→ Assigned task
Write out the stretch of lines below that begins at the line with "following Cameroon-Kenya." and ends at the line with "November 2024", including both, exactly as given and nothing more.

→ Records from a data source

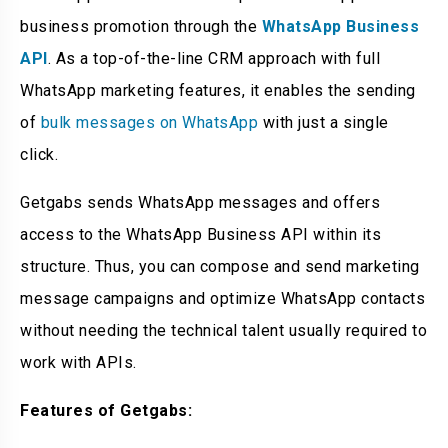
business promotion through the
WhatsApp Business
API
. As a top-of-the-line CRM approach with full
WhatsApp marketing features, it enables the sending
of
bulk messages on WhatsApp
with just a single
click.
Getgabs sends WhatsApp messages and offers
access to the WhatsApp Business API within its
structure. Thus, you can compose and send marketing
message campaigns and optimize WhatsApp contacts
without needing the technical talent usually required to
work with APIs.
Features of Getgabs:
---
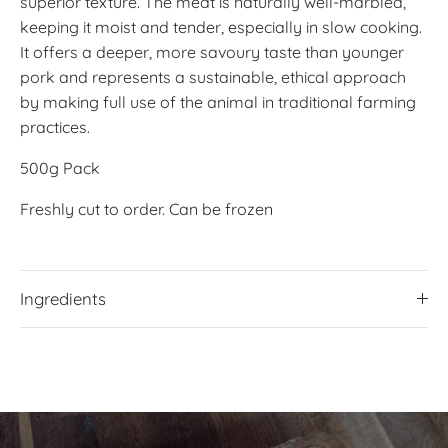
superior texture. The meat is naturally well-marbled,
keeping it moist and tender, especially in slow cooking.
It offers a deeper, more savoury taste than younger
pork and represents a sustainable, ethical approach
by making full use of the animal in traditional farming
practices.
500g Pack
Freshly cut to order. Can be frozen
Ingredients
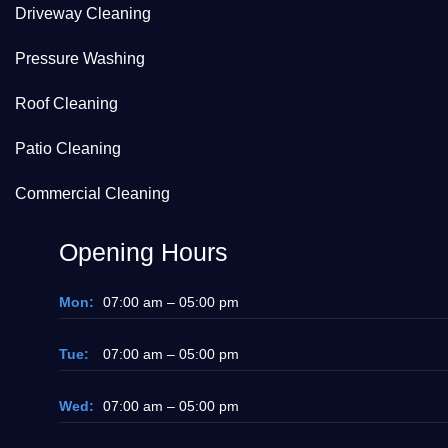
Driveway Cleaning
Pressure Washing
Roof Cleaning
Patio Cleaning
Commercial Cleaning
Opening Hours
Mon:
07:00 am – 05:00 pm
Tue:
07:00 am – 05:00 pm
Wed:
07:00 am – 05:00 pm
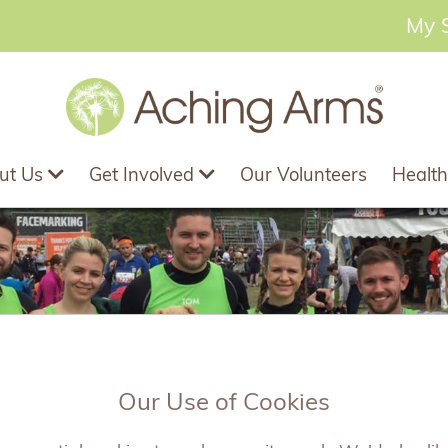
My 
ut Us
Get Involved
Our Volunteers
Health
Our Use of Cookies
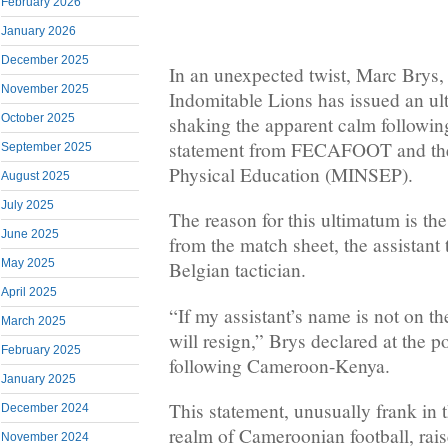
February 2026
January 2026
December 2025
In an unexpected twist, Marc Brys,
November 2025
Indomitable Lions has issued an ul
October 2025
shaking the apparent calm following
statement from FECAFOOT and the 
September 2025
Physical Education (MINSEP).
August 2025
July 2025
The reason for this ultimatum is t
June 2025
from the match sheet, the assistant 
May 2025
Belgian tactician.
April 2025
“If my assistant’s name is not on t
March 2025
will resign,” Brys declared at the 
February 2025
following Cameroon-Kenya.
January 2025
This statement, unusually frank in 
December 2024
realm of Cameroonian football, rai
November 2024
---
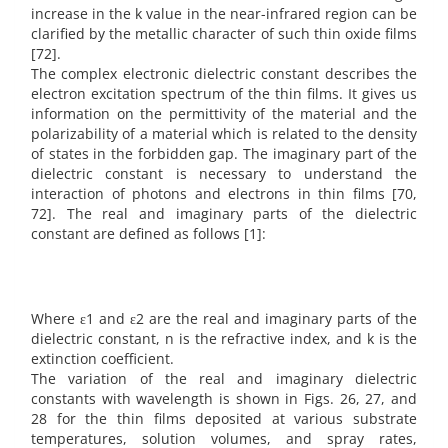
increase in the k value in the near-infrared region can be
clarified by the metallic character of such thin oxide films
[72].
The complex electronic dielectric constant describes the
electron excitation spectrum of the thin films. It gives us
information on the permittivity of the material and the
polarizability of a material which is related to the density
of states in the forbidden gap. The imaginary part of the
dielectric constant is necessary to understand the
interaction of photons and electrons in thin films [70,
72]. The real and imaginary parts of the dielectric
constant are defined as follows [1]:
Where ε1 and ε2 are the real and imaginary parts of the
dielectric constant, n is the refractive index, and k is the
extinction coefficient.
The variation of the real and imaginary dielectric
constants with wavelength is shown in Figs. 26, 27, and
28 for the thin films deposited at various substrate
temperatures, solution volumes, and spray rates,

→ Worked solution
following Cameroon-Kenya.
January 2025
This statement, unusually frank in 
December 2024
realm of Cameroonian football, rai
November 2024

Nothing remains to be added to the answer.